The current Cuckatoo C31 mean solvers uses 8GB of RAM (or more). The way these solvers work is that they split edges into buckets and then do
lean phase on each bucket separately. The solvers I’ve seen use 4 bytes per edge in bucket thus the total memory usage is 2^31 * 4 = 8GB.
However, there is a better way to store edges in the bucket. If edges in the bucket are sorted, then the difference between two consecutive edges is usually small and the distribution of expected values depends only on the number of buckets. If you write and read them sequentially you can store just the difference bits. You need less than 15bits to store each individual diff using some efficient bitpacking. See https://en.wikipedia.org/wiki/Arithmetic_coding for example of such coding scheme.
I’ve implemented a simple encoding as a proof of concept: https://github.com/dzetkulic/ct/blob/master/a.cc#L38
The code above only does Phase1 of edge trimming. It’s not a full solver but it can do Phase1 with 3.7GB of RAM. That’s 0.47x of what’s usually needed.
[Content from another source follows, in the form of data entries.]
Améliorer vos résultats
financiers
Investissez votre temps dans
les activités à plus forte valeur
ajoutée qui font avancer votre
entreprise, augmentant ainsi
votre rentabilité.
Interestingly this is orthogonal to Slean mining (https://www.grin-forum.org/t/slean-mining-mining-cuckatoo3x-using-low-memory-gpus/) and you can use two approaches together for even lower memory usage. I.e. If you do Slean with K=4 and bitpacking then you only need 2*256MB + (12GB/4)*0.47 = 1.91GB.
The bad news is that I don’t see a good way to implement this efficiently on GPUs and on CPU it’s quite slow. The good news is that I think that it would work just fine on ASIC where you can afford to do bit manipulations efficiently.
In the future we may see ASICs that use 2GB of DRAM with Slean+bitpacking instead of utilizing huge SRAM.